Task brief: Only one stretch of the data below is wanted: the lines from the one with "使用专用监控应用程序来跟踪孩子的活动的好处太" through the one with "最佳方法是使用 iPhone 的隐藏跟踪器应用程序。", repeated exactly.

◇ ◇ ◇ ◇ ◇

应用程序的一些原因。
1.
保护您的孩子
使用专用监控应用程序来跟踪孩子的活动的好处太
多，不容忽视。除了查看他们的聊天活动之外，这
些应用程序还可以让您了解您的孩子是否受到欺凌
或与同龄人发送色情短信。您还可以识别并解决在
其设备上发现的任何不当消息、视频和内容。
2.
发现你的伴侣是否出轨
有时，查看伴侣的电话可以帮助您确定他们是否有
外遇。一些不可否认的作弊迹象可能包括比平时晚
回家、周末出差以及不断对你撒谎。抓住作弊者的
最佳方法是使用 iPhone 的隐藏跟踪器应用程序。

◇ ◇ ◇ ◇ ◇

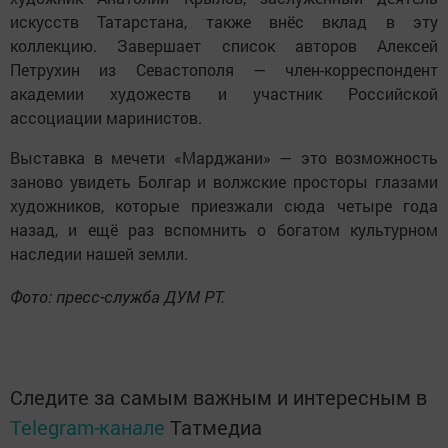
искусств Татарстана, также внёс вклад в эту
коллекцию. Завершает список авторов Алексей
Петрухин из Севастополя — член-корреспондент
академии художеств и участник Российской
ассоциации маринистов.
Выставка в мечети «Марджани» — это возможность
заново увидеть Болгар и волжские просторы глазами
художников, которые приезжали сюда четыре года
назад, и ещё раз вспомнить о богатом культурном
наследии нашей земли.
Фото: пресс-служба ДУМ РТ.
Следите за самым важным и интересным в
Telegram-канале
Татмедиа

◇ ◇ ◇ ◇ ◇

Final answer:
使用专用监控应用程序来跟踪孩子的活动的好处太
多，不容忽视。除了查看他们的聊天活动之外，这
些应用程序还可以让您了解您的孩子是否受到欺凌
或与同龄人发送色情短信。您还可以识别并解决在
其设备上发现的任何不当消息、视频和内容。
2.
发现你的伴侣是否出轨
有时，查看伴侣的电话可以帮助您确定他们是否有
外遇。一些不可否认的作弊迹象可能包括比平时晚
回家、周末出差以及不断对你撒谎。抓住作弊者的
最佳方法是使用 iPhone 的隐藏跟踪器应用程序。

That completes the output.